Rendered page images:
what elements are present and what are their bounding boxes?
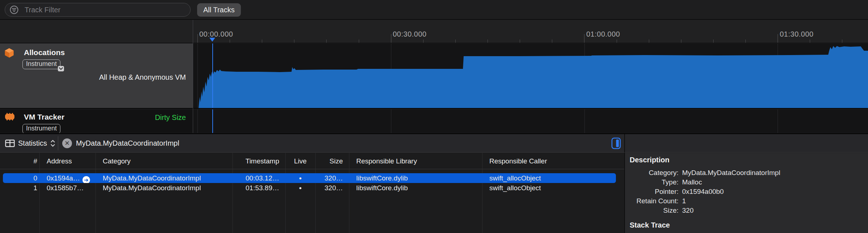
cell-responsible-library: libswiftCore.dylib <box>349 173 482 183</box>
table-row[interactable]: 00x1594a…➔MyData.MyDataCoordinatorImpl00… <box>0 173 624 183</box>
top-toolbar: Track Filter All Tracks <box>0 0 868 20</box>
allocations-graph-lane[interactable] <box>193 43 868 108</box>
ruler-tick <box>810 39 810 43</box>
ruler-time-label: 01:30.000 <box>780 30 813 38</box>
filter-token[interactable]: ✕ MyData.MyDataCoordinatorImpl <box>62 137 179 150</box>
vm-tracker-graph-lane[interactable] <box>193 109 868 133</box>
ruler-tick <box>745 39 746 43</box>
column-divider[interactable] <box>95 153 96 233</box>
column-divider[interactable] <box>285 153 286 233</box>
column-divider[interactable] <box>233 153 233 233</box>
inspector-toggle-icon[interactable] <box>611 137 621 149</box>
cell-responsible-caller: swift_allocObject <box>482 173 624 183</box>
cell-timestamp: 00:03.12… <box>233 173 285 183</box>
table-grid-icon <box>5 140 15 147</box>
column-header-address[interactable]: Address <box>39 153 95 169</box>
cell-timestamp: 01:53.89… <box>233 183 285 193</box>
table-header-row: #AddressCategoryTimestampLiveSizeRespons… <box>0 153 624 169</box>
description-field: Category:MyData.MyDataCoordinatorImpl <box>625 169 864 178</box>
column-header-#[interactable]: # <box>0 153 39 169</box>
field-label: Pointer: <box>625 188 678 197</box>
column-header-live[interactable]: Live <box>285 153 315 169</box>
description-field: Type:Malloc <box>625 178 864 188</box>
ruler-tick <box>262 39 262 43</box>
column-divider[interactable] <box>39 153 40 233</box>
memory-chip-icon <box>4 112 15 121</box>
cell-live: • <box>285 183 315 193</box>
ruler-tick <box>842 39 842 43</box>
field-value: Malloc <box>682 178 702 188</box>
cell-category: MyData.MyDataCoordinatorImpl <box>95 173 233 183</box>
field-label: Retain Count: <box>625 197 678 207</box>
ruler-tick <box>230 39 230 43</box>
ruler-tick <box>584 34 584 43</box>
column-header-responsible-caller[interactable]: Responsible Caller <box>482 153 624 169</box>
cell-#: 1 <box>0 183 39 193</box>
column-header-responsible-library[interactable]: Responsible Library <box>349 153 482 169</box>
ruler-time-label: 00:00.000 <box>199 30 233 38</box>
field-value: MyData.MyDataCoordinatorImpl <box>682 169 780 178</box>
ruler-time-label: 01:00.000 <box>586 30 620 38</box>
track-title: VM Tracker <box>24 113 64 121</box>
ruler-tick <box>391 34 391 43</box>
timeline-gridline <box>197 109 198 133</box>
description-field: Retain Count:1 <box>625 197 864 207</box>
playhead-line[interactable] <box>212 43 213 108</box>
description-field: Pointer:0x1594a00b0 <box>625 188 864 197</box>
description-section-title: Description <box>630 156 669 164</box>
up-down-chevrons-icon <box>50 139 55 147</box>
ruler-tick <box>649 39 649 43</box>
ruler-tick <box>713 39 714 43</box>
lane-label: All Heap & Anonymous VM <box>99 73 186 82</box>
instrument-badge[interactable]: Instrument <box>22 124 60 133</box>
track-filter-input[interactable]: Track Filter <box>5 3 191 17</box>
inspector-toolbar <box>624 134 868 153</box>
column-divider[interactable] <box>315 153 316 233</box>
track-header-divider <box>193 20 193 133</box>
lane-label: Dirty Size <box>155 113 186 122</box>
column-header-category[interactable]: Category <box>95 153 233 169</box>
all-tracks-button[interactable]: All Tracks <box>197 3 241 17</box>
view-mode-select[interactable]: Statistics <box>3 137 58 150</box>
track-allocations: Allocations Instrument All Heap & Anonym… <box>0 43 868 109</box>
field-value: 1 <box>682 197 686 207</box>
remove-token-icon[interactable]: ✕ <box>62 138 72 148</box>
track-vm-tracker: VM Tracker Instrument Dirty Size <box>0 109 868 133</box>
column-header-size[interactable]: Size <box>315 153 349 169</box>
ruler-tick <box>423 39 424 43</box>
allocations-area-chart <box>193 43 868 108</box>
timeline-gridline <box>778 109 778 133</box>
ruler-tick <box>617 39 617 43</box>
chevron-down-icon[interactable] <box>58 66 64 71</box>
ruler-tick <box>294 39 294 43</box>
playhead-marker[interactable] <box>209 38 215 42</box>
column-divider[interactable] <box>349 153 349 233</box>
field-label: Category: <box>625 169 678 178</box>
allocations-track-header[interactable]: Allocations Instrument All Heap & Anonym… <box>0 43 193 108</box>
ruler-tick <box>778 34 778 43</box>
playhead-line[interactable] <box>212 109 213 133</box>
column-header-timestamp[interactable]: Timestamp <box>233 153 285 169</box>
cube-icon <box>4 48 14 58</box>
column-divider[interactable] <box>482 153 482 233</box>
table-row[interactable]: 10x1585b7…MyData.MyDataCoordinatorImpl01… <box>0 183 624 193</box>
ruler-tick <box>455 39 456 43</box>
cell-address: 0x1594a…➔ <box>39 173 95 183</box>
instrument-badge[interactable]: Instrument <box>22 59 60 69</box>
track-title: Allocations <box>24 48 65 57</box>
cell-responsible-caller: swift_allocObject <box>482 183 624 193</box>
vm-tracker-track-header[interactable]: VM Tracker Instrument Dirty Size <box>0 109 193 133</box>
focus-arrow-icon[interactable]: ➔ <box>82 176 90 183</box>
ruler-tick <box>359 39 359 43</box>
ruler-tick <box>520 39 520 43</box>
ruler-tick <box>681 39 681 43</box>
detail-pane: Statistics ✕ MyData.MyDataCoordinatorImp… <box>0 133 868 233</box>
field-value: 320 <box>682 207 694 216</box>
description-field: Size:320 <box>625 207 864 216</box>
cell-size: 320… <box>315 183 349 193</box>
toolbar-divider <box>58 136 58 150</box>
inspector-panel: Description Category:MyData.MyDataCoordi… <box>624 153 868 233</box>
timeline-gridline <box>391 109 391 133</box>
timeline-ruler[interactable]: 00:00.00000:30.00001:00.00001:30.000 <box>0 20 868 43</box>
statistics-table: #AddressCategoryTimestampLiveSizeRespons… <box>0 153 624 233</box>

*Action item*:
Write out each entry exactly; any pictures stay out of the copy.

*Answer*:
what elements are present and what are their bounding boxes?
cell-responsible-library: libswiftCore.dylib <box>349 173 482 183</box>
table-row[interactable]: 00x1594a…➔MyData.MyDataCoordinatorImpl00… <box>0 173 624 183</box>
top-toolbar: Track Filter All Tracks <box>0 0 868 20</box>
allocations-graph-lane[interactable] <box>193 43 868 108</box>
ruler-tick <box>810 39 810 43</box>
ruler-time-label: 01:30.000 <box>780 30 813 38</box>
filter-token[interactable]: ✕ MyData.MyDataCoordinatorImpl <box>62 137 179 150</box>
vm-tracker-graph-lane[interactable] <box>193 109 868 133</box>
ruler-tick <box>745 39 746 43</box>
column-divider[interactable] <box>95 153 96 233</box>
column-divider[interactable] <box>285 153 286 233</box>
column-divider[interactable] <box>233 153 233 233</box>
inspector-toggle-icon[interactable] <box>611 137 621 149</box>
cell-responsible-caller: swift_allocObject <box>482 173 624 183</box>
cell-timestamp: 00:03.12… <box>233 173 285 183</box>
table-grid-icon <box>5 140 15 147</box>
column-header-address[interactable]: Address <box>39 153 95 169</box>
cell-timestamp: 01:53.89… <box>233 183 285 193</box>
table-header-row: #AddressCategoryTimestampLiveSizeRespons… <box>0 153 624 169</box>
description-field: Category:MyData.MyDataCoordinatorImpl <box>625 169 864 178</box>
column-header-#[interactable]: # <box>0 153 39 169</box>
field-label: Pointer: <box>625 188 678 197</box>
column-header-live[interactable]: Live <box>285 153 315 169</box>
description-field: Type:Malloc <box>625 178 864 188</box>
ruler-tick <box>262 39 262 43</box>
column-divider[interactable] <box>39 153 40 233</box>
memory-chip-icon <box>4 112 15 121</box>
cell-live: • <box>285 183 315 193</box>
ruler-tick <box>842 39 842 43</box>
field-value: Malloc <box>682 178 702 188</box>
cell-category: MyData.MyDataCoordinatorImpl <box>95 173 233 183</box>
field-label: Retain Count: <box>625 197 678 207</box>
ruler-tick <box>230 39 230 43</box>
ruler-tick <box>584 34 584 43</box>
column-header-responsible-caller[interactable]: Responsible Caller <box>482 153 624 169</box>
cell-#: 1 <box>0 183 39 193</box>
column-header-responsible-library[interactable]: Responsible Library <box>349 153 482 169</box>
ruler-time-label: 00:00.000 <box>199 30 233 38</box>
field-value: MyData.MyDataCoordinatorImpl <box>682 169 780 178</box>
ruler-time-label: 01:00.000 <box>586 30 620 38</box>
track-title: VM Tracker <box>24 113 64 121</box>
ruler-tick <box>391 34 391 43</box>
timeline-gridline <box>197 109 198 133</box>
description-field: Retain Count:1 <box>625 197 864 207</box>
playhead-line[interactable] <box>212 43 213 108</box>
description-field: Pointer:0x1594a00b0 <box>625 188 864 197</box>
description-section-title: Description <box>630 156 669 164</box>
up-down-chevrons-icon <box>50 139 55 147</box>
ruler-tick <box>649 39 649 43</box>
ruler-tick <box>713 39 714 43</box>
lane-label: All Heap & Anonymous VM <box>99 73 186 82</box>
instrument-badge[interactable]: Instrument <box>22 124 60 133</box>
track-filter-input[interactable]: Track Filter <box>5 3 191 17</box>
inspector-toolbar <box>624 134 868 153</box>
column-divider[interactable] <box>315 153 316 233</box>
track-header-divider <box>193 20 193 133</box>
lane-label: Dirty Size <box>155 113 186 122</box>
column-header-category[interactable]: Category <box>95 153 233 169</box>
all-tracks-button[interactable]: All Tracks <box>197 3 241 17</box>
view-mode-select[interactable]: Statistics <box>3 137 58 150</box>
track-allocations: Allocations Instrument All Heap & Anonym… <box>0 43 868 109</box>
field-value: 1 <box>682 197 686 207</box>
remove-token-icon[interactable]: ✕ <box>62 138 72 148</box>
track-vm-tracker: VM Tracker Instrument Dirty Size <box>0 109 868 133</box>
column-header-size[interactable]: Size <box>315 153 349 169</box>
ruler-tick <box>423 39 424 43</box>
allocations-area-chart <box>193 43 868 108</box>
timeline-gridline <box>778 109 778 133</box>
ruler-tick <box>617 39 617 43</box>
chevron-down-icon[interactable] <box>58 66 64 71</box>
ruler-tick <box>294 39 294 43</box>
playhead-marker[interactable] <box>209 38 215 42</box>
column-divider[interactable] <box>349 153 349 233</box>
field-label: Category: <box>625 169 678 178</box>
allocations-track-header[interactable]: Allocations Instrument All Heap & Anonym… <box>0 43 193 108</box>
ruler-tick <box>778 34 778 43</box>
playhead-line[interactable] <box>212 109 213 133</box>
column-header-timestamp[interactable]: Timestamp <box>233 153 285 169</box>
cube-icon <box>4 48 14 58</box>
column-divider[interactable] <box>482 153 482 233</box>
table-row[interactable]: 10x1585b7…MyData.MyDataCoordinatorImpl01… <box>0 183 624 193</box>
ruler-tick <box>455 39 456 43</box>
cell-address: 0x1594a…➔ <box>39 173 95 183</box>
instrument-badge[interactable]: Instrument <box>22 59 60 69</box>
track-title: Allocations <box>24 48 65 57</box>
cell-responsible-caller: swift_allocObject <box>482 183 624 193</box>
vm-tracker-track-header[interactable]: VM Tracker Instrument Dirty Size <box>0 109 193 133</box>
focus-arrow-icon[interactable]: ➔ <box>82 176 90 183</box>
ruler-tick <box>359 39 359 43</box>
ruler-tick <box>520 39 520 43</box>
ruler-tick <box>681 39 681 43</box>
detail-pane: Statistics ✕ MyData.MyDataCoordinatorImp… <box>0 133 868 233</box>
field-value: 320 <box>682 207 694 216</box>
description-field: Size:320 <box>625 207 864 216</box>
cell-size: 320… <box>315 183 349 193</box>
toolbar-divider <box>58 136 58 150</box>
inspector-panel: Description Category:MyData.MyDataCoordi… <box>624 153 868 233</box>
timeline-gridline <box>391 109 391 133</box>
timeline-ruler[interactable]: 00:00.00000:30.00001:00.00001:30.000 <box>0 20 868 43</box>
statistics-table: #AddressCategoryTimestampLiveSizeRespons… <box>0 153 624 233</box>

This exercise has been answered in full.